Ainsi Netsurf s’attache plutôt, et ceci de manière assez compréhensible, aux versions professionnelles des logiciels d’édition html tels que “ Hot Dog Pro 4 ” présenté dans le n°20, ou “ Hot Metal Pro 4 ” dans le n°21. Mais le magazine ne se satisfait pas pour autant du caractère trop sobre des sites Web que ces outils permettent d’édifier. Pour les empêcher de sombrer dans la monotonie ou l’uniformisation, ce magazine propose également très fréquemment des compléments pratiques sur les ajouts technologiques permettant par exemple une écriture en relief, (ainsi du décodage du langage informatique Javascript dans les n°19 et 20), ou d’insérer des images animées dans les pages, (“ Le septième art du Web, sept logiciels pour créer des Gif animés ” dans le n°19). Mais de manière encore plus manifeste, Netsurf revient à ses premières amours d’origine cybernétique dans son n°27, où il invite explicitement ses lecteurs, et parmi eux de nombreux professionnels de la conception sur Internet, à réaliser “ un site multimédia ” : ‘“ Shebam ! Pow ! Blop ! Wizz ! Du son, de la vidéo, des animations : le Web ne se limite pas à l’hypertexte. Vous pouvez facilement apporter une touche “ multimédia ” à votre site Web ”’. Dans ce dossier, sont notamment prodigués des conseils pour insérer des modules sonores dans le site (“ plus de bruit ! ”) ainsi que des séquences vidéo (“ plein les mirettes ! ”).

Ces objectifs sont loin d’être différents de ceux affichés par .net. Dans la plupart de ses numéros, cette revue présente un nouveau gadget technologique permettant d’embellir et d’optimiser les pages Web personnelles. A tel point que leurs auteurs sont devenus au fil du temps de véritables experts, d’un niveau quasiment égal à celui des professionnels. Cela se ressent d’ailleurs directement dans le magazine qui traite des procédés et dispositifs les plus innovants et les plus “ tape à l’oeil ”. Ce qui est normal pour une publication issue d’une approche de divertissement, mais sur un mode très rigoureux, qui la rapproche par bien des côtés d’une véritable formation continue de type professionnel.
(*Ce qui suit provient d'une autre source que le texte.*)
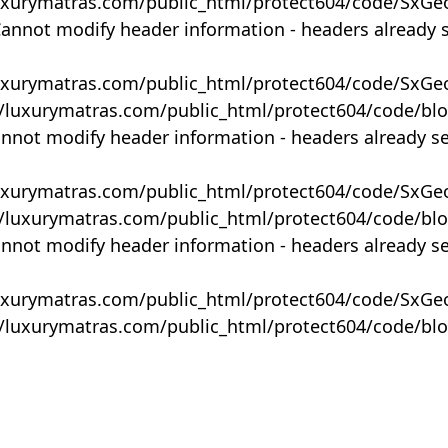
uxurymatras.com/public_html/protect604/code/SxGe
Cannot modify header information - headers already 
uxurymatras.com/public_html/protect604/code/SxGe
y/luxurymatras.com/public_html/protect604/code/bl
annot modify header information - headers already s
uxurymatras.com/public_html/protect604/code/SxGe
y/luxurymatras.com/public_html/protect604/code/bl
annot modify header information - headers already s
uxurymatras.com/public_html/protect604/code/SxGe
y/luxurymatras.com/public_html/protect604/code/bl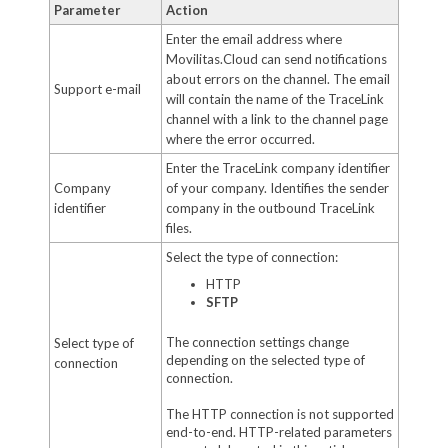
Parameter
Action
Enter the email address where
Movilitas.Cloud can send notifications
about errors on the channel. The email
Support e-mail
will contain the name of the TraceLink
channel with a link to the channel page
where the error occurred.
Enter the TraceLink company identifier
Company
of your company. Identifies the sender
identifier
company in the outbound TraceLink
files.
Select the type of connection:
HTTP
SFTP
The connection settings change
Select type of
depending on the selected type of
connection
connection.
The HTTP connection is not supported
end-to-end. HTTP-related parameters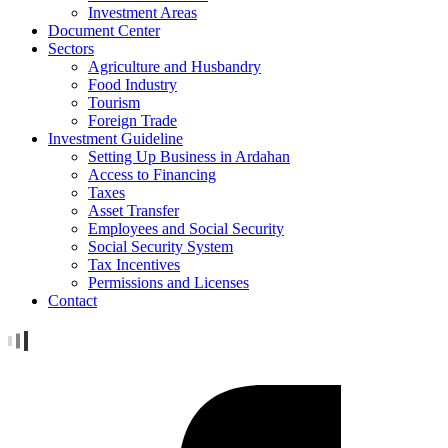
Investment Areas
Document Center
Sectors
Agriculture and Husbandry
Food Industry
Tourism
Foreign Trade
Investment Guideline
Setting Up Business in Ardahan
Access to Financing
Taxes
Asset Transfer
Employees and Social Security
Social Security System
Tax Incentives
Permissions and Licenses
Contact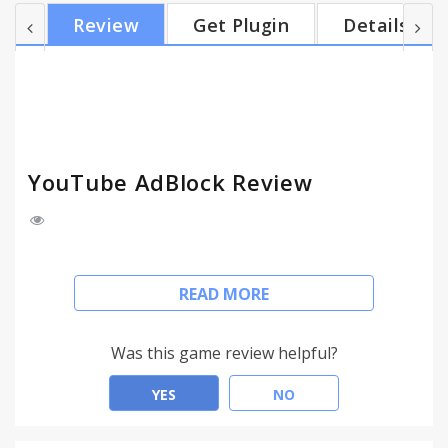
for a 15 seconds video. That's where YouTube
Review
Get Plugin
Details
AdBlock comes in action and allows you to skip
these ads entirely. YouTube Adblock is an
extension (add-on) to your browser, which adds
functionality to your browser so it can filter
content. In this case, the functio...
YouTube AdBlock Review
Nowadays, many videos on YouTube run paid
READ MORE
advertisements before and during videos for the
purpose of monetisation and to generate
additional revenue. While watching these ads can
Was this game review helpful?
help to support content creators that you like,
sometimes you don't want to watch a 30 seconds ad
YES
NO
for a 15 seconds video. That's where YouTube
AdBlock comes in action and allows you to skip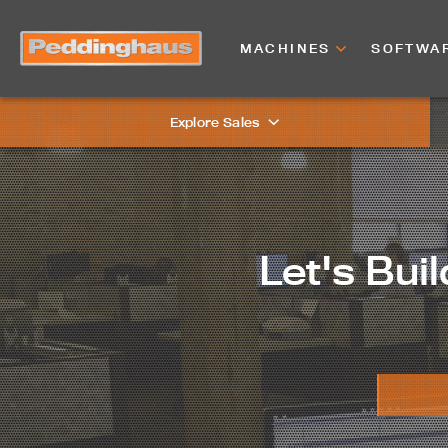
MACHINES
SOFTWA
Explore Sales
Let's Buil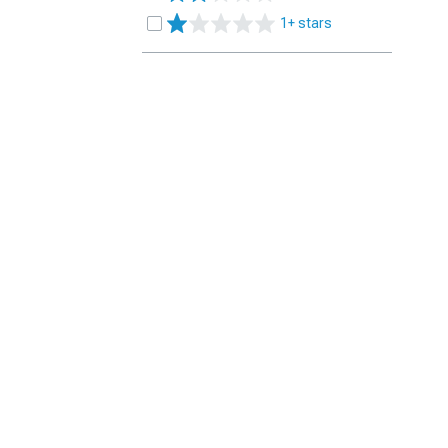
1+ stars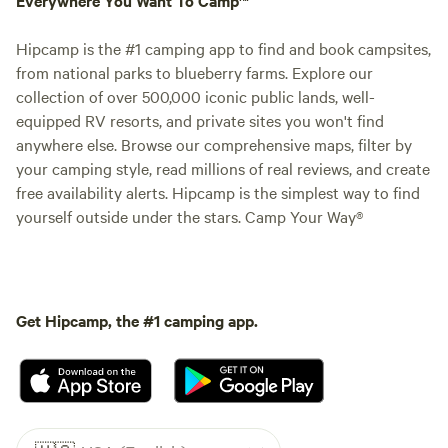
Hipcamp is the #1 camping app to find and book campsites,
from national parks to blueberry farms. Explore our
collection of over 500,000 iconic public lands, well-
equipped RV resorts, and private sites you won't find
anywhere else. Browse our comprehensive maps, filter by
your camping style, read millions of real reviews, and create
free availability alerts. Hipcamp is the simplest way to find
yourself outside under the stars. Camp Your Way®
Get Hipcamp, the #1 camping app.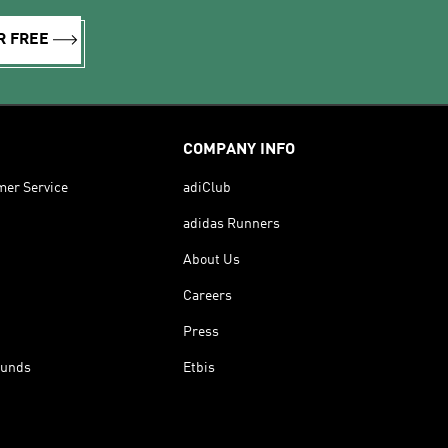
R FREE
COMPANY INFO
mer Service
adiClub
adidas Runners
About Us
Careers
Press
funds
Etbis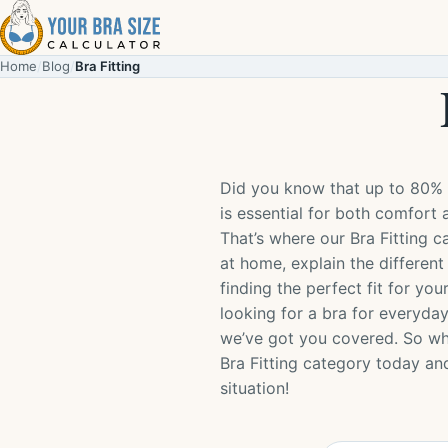
Skip to content
Home
/
Blog
/
Bra Fitting
Did you know that up to 80% 
is essential for both comfort 
That’s where our Bra Fitting 
at home, explain the different
finding the perfect fit for y
looking for a bra for everyday
we’ve got you covered. So why
Bra Fitting category today an
situation!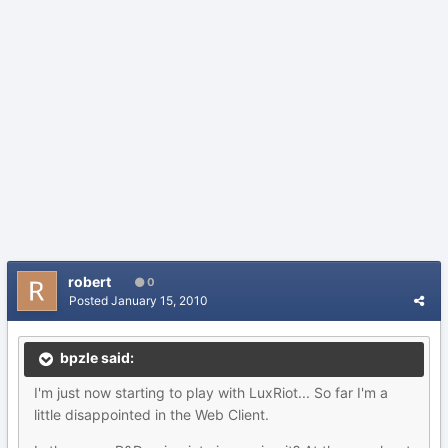
robert
0
Posted
January 15, 2010
bpzle said:
I'm just now starting to play with LuxRiot... So far I'm a
little disappointed in the Web Client.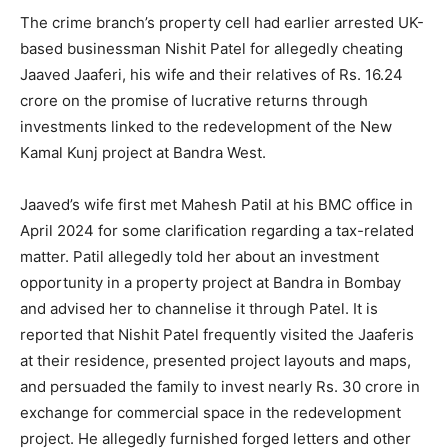
The crime branch’s property cell had earlier arrested UK-
based businessman Nishit Patel for allegedly cheating
Jaaved Jaaferi, his wife and their relatives of Rs. 16.24
crore on the promise of lucrative returns through
investments linked to the redevelopment of the New
Kamal Kunj project at Bandra West.
Jaaved’s wife first met Mahesh Patil at his BMC office in
April 2024 for some clarification regarding a tax-related
matter. Patil allegedly told her about an investment
opportunity in a property project at Bandra in Bombay
and advised her to channelise it through Patel. It is
reported that Nishit Patel frequently visited the Jaaferis
at their residence, presented project layouts and maps,
and persuaded the family to invest nearly Rs. 30 crore in
exchange for commercial space in the redevelopment
project. He allegedly furnished forged letters and other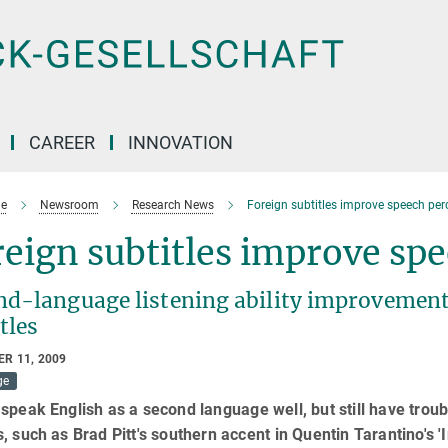
CAREER
INNOVATION
e
Newsroom
Research News
Foreign subtitles improve speech per
eign subtitles improve sp
nd-language listening ability improvemen
tles
R 11, 2009
ge
speak English as a second language well, but still have trou
, such as Brad Pitt's southern accent in Quentin Tarantino's '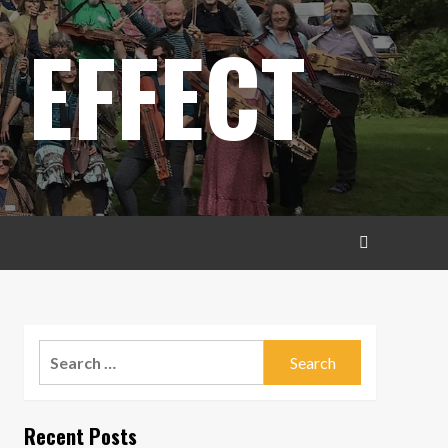
 EFFECT
Search
for:
Recent Posts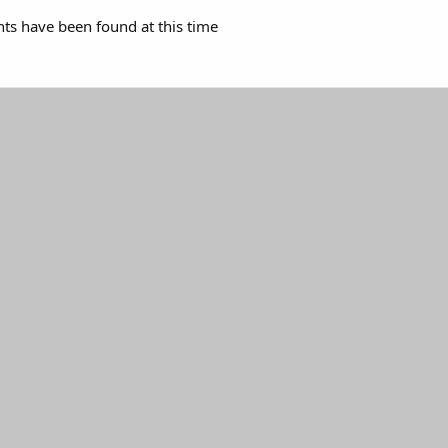
s have been found at this time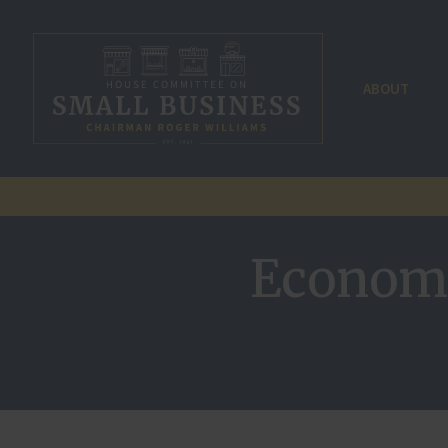
ABOUT
Economi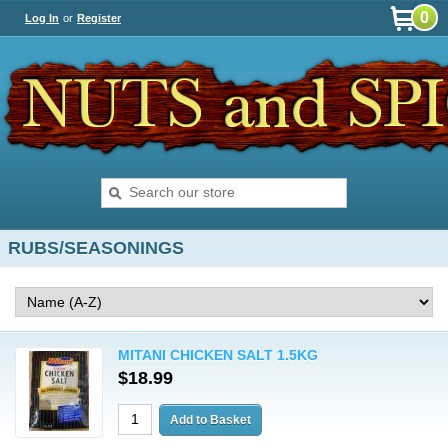
0
Log In
or
Register
RUBS/SEASONINGS
MITANI CHICKEN SALT 1.5KG
$18.99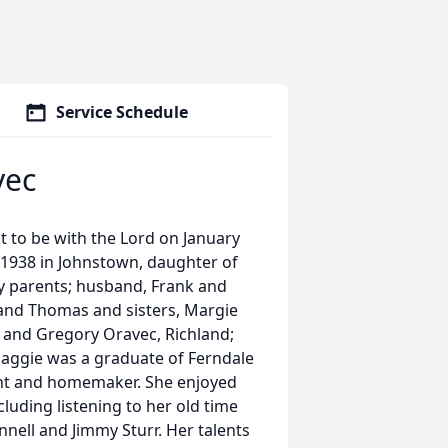
Service Schedule
vec
 to be with the Lord on January
 1938 in Johnstown, daughter of
y parents; husband, Frank and
and Thomas and sisters, Margie
 and Gregory Oravec, Richland;
aggie was a graduate of Ferndale
ant and homemaker. She enjoyed
luding listening to her old time
nnell and Jimmy Sturr. Her talents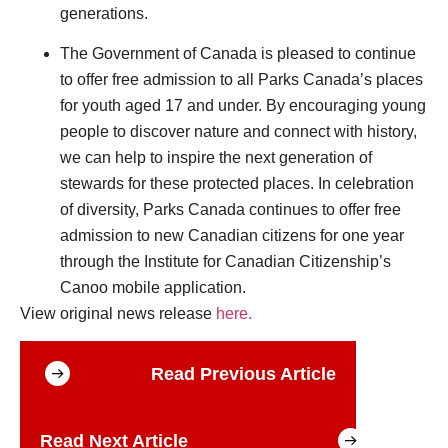
generations.
The Government of Canada is pleased to continue
to offer free admission to all Parks Canada’s places
for youth aged 17 and under. By encouraging young
people to discover nature and connect with history,
we can help to inspire the next generation of
stewards for these protected places. In celebration
of diversity, Parks Canada continues to offer free
admission to new Canadian citizens for one year
through the Institute for Canadian Citizenship’s
Canoo mobile application.
View original news release
here.
Read Previous Article
Read Next Article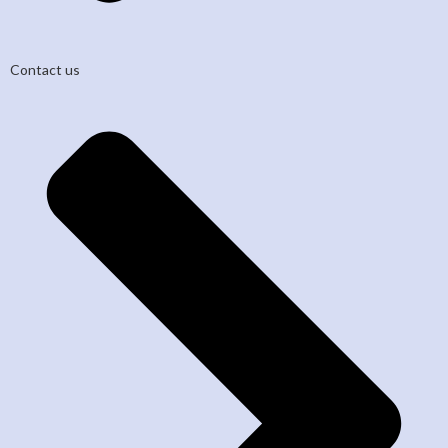
Contact us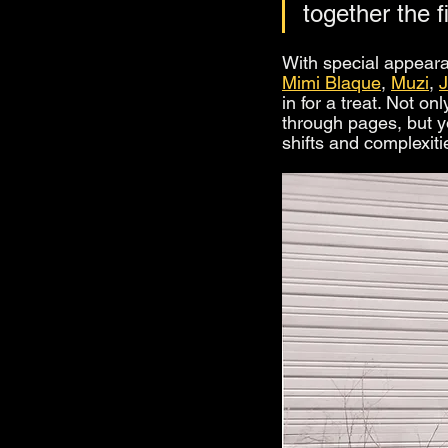
together the f
With special appeara
Mimi Blaque
, 
Muzi
, 
in for a treat. Not o
through pages, but y
shifts and complexiti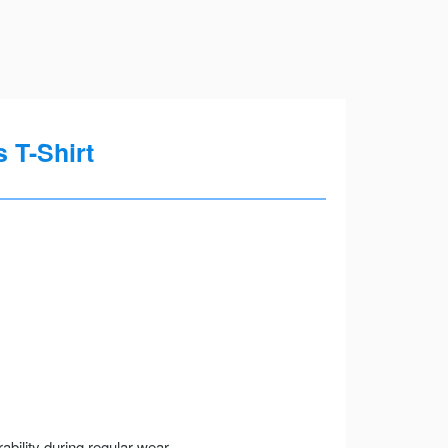
 T-Shirt
ility during regular wear.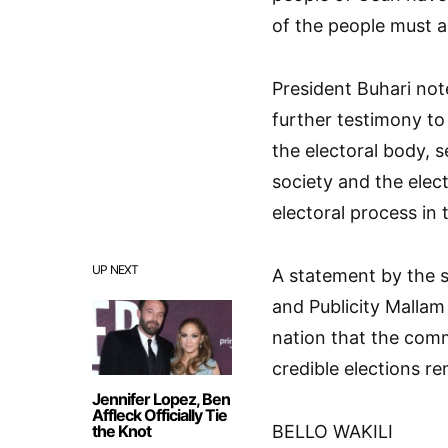
of the people must 
President Buhari not
further testimony to
the electoral body, se
society and the elect
electoral process in 
UP NEXT
A statement by the s
and Publicity Mallam
nation that the comm
credible elections r
Jennifer Lopez, Ben
Affleck Officially Tie
the Knot
BELLO WAKILI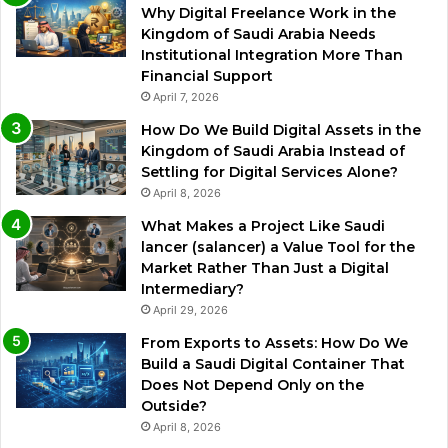
Why Digital Freelance Work in the
Kingdom of Saudi Arabia Needs
Institutional Integration More Than
Financial Support
April 7, 2026
How Do We Build Digital Assets in the
Kingdom of Saudi Arabia Instead of
Settling for Digital Services Alone?
April 8, 2026
What Makes a Project Like Saudi
lancer (salancer) a Value Tool for the
Market Rather Than Just a Digital
Intermediary?
April 29, 2026
From Exports to Assets: How Do We
Build a Saudi Digital Container That
Does Not Depend Only on the
Outside?
April 8, 2026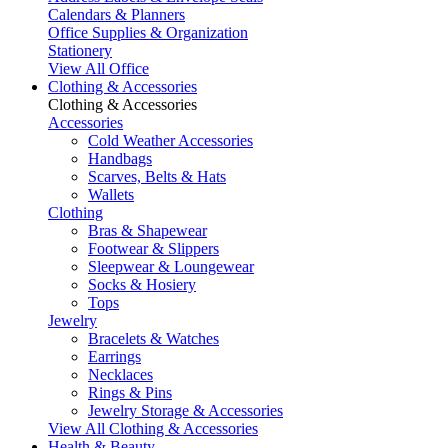
Calendars & Planners
Office Supplies & Organization
Stationery
View All Office
Clothing & Accessories
Clothing & Accessories
Accessories
Cold Weather Accessories
Handbags
Scarves, Belts & Hats
Wallets
Clothing
Bras & Shapewear
Footwear & Slippers
Sleepwear & Loungewear
Socks & Hosiery
Tops
Jewelry
Bracelets & Watches
Earrings
Necklaces
Rings & Pins
Jewelry Storage & Accessories
View All Clothing & Accessories
Health & Beauty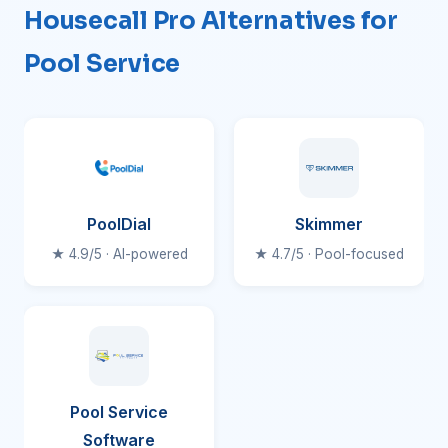
Housecall Pro Alternatives for
Pool Service
PoolDial
Skimmer
★ 4.9/5 · AI-powered
★ 4.7/5 · Pool-focused
Pool Service
Software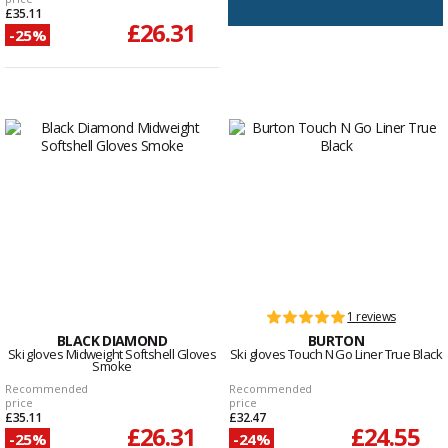
£35.11
£26.31
-25%
1 reviews
BLACK DIAMOND
BURTON
Ski gloves Midweight Softshell Gloves
Ski gloves Touch N Go Liner True Black
Smoke
Recommended
Recommended
price
price
£35.11
£32.47
£26.31
£24.55
-25%
-24%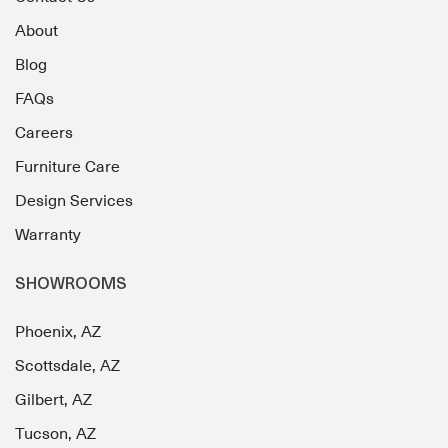
About
Blog
FAQs
Careers
Furniture Care
Design Services
Warranty
SHOWROOMS
Phoenix, AZ
Scottsdale, AZ
Gilbert, AZ
Tucson, AZ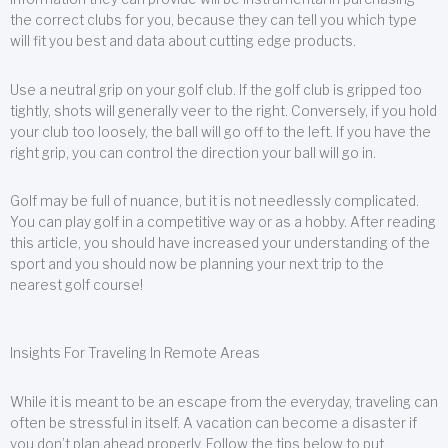
the correct clubs for you, because they can tell you which type
will fit you best and data about cutting edge products.
Use a neutral grip on your golf club. If the golf club is gripped too
tightly, shots will generally veer to the right. Conversely, if you hold
your club too loosely, the ball will go off to the left. If you have the
right grip, you can control the direction your ball will go in.
Golf may be full of nuance, but it is not needlessly complicated.
You can play golf in a competitive way or as a hobby. After reading
this article, you should have increased your understanding of the
sport and you should now be planning your next trip to the
nearest golf course!
Insights For Traveling In Remote Areas
While it is meant to be an escape from the everyday, traveling can
often be stressful in itself. A vacation can become a disaster if
you don’t plan ahead properly. Follow the tips below to put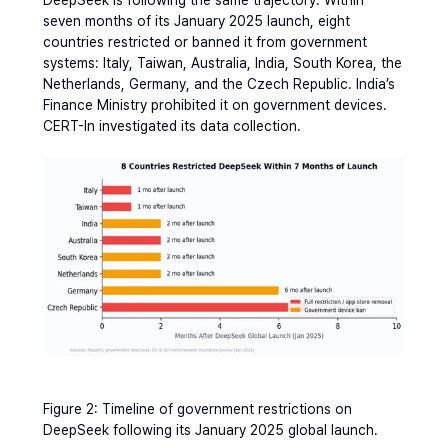
seven months of its January 2025 launch, eight 
countries restricted or banned it from government 
systems: Italy, Taiwan, Australia, India, South Korea, the 
Netherlands, Germany, and the Czech Republic. India’s 
Finance Ministry prohibited it on government devices. 
CERT-In investigated its data collection.
Figure 2: Timeline of government restrictions on 
DeepSeek following its January 2025 global launch.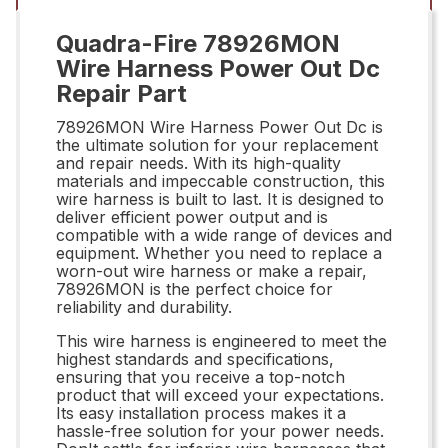
Quadra-Fire 78926MON
Wire Harness Power Out Dc
Repair Part
78926MON Wire Harness Power Out Dc is
the ultimate solution for your replacement
and repair needs. With its high-quality
materials and impeccable construction, this
wire harness is built to last. It is designed to
deliver efficient power output and is
compatible with a wide range of devices and
equipment. Whether you need to replace a
worn-out wire harness or make a repair,
78926MON is the perfect choice for
reliability and durability.
This wire harness is engineered to meet the
highest standards and specifications,
ensuring that you receive a top-notch
product that will exceed your expectations.
Its easy installation process makes it a
hassle-free solution for your power needs.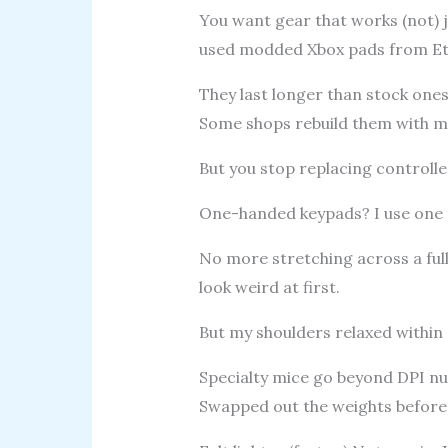
You want gear that works (not) j
used modded Xbox pads from Et
They last longer than stock ones
Some shops rebuild them with me
But you stop replacing controlle
One-handed keypads? I use one f
No more stretching across a full
look weird at first.
But my shoulders relaxed within
Specialty mice go beyond DPI nu
Swapped out the weights before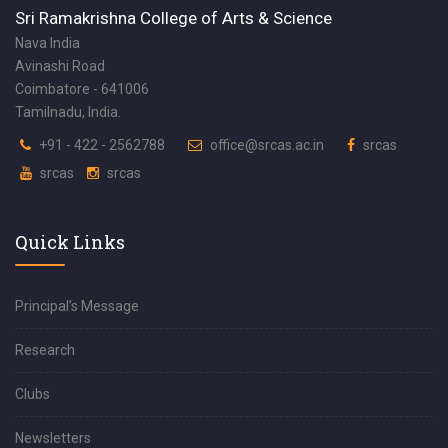
Sri Ramakrishna College of Arts & Science
Nava India
Avinashi Road
Coimbatore - 641006
Tamilnadu, India.
+91 - 422 - 2562788
office@srcas.ac.in
srcas
srcas
srcas
Quick Links
Principal’s Message
Research
Clubs
Newsletters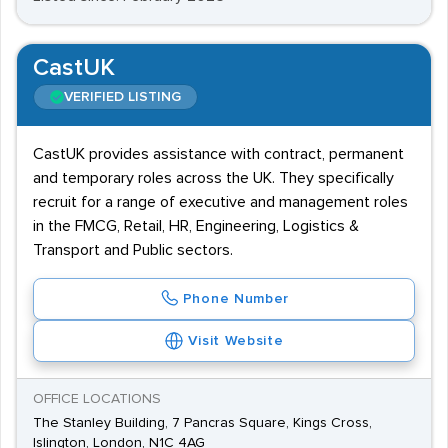
CastUK
VERIFIED LISTING
CastUK provides assistance with contract, permanent
and temporary roles across the UK. They specifically
recruit for a range of executive and management roles
in the FMCG, Retail, HR, Engineering, Logistics &
Transport and Public sectors.
Phone Number
Visit Website
OFFICE LOCATIONS
The Stanley Building, 7 Pancras Square, Kings Cross,
Islington, London, N1C 4AG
Ainsi la rubrique “ Pratique ” se présente sous la forme de “Leçons ” composées de plusieurs “ Volets ” apparaissant à chacune des parutions : les “ Leçons de feuilles de style ” par exemple (censées remplacer de manière plus “ dynamique ” les pages HTML artisanales et standardisées) s’étalent sur .net n°17, 18, 19 et 20. Leur portée semi-professionnelle est à peine déguisée comme le confirment leurs présentations introductives : “ En html classique, la classe s’obtient au prix de la nuit blanche des balises ! Laissez tomber. Les feuilles de style, c’est plus simple, plus rapide, plus riche ”. Surtout, leur aspect est très formel et méthodique, l’article étant divisé en véritables chapitres, comme un modèle à suivre absolument.

On peut même ajouter que la sélection illustrée de sites Web, trace la plus visible de son origine dans l’approche loisir, participe de cette recherche de perfection dans la conception puisque les photographies font autant figures de carnet de voyages sur le Web que d’exposition de modèles à imiter. C’est en tout cas l’exploitation qu’en fait Netsurf dans ses “ portraits ” et “ études de cas ”, dont la place au sein de la pagination augmente sans cesse : dans ses dernières éditions, ce magazine à l’origine d’aspect professionnel va jusqu’à se relancer lui aussi dans une galerie de sites Web. Cette situation illustre à nouveau le rapprochement progressif entre les deux représentants principaux du modèle généraliste de la presse multimédia. Un véritable chassé-croisé entre .net et Netsurf que nous allons observer maintenant plus en détail.

Notes
184.

Précisons qu’il ne s’agit pas ici d’usages stabilisés. D’abord parce que les lecteurs auxquels les revues spécialisées s’adressent ne sont pas des acteurs sociaux ordinaires mais des passionnés, disposant de préacquis techniques, et parce que la période d’observation se situe au début du cycle de constitution des usages de l’Internet.

185.

JOUET Josiane, 1989, Le foyer hi-tech, in CASTEL (du) François, CHAMBAT Pierre, MUSSO Pierre (dir.), L'ordre communicationnel - Les nouvelles technologies de l'information et de la communication : enjeux et stratégies, Paris : La Documentation française / CNET-ENST, pp. 189-204.